**What is required**
Below are some records. Return exactly the lines from the one containing "Maison à vendre, Alencon" through the one containing "Maison à vendre, Sees", both included, and only those.

--- Exercise materials ---

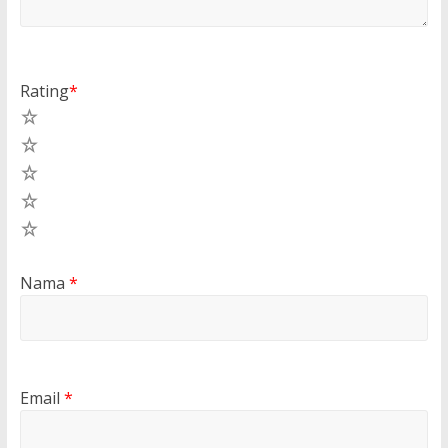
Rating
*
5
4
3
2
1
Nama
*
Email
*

---
--- Exercise materials ---

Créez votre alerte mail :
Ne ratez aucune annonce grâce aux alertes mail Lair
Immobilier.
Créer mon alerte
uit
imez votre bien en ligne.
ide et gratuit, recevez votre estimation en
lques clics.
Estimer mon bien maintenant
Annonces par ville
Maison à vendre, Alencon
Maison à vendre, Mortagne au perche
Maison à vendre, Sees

---
--- Exercise materials ---

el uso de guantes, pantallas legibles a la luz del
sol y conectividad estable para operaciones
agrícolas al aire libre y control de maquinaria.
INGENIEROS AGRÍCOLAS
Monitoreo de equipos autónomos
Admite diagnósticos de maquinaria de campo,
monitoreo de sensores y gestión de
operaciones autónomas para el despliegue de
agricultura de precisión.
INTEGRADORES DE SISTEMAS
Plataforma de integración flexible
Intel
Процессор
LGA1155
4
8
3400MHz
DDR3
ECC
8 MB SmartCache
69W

---

**Result of this task**
Maison à vendre, Alencon
Maison à vendre, Mortagne au perche
Maison à vendre, Sees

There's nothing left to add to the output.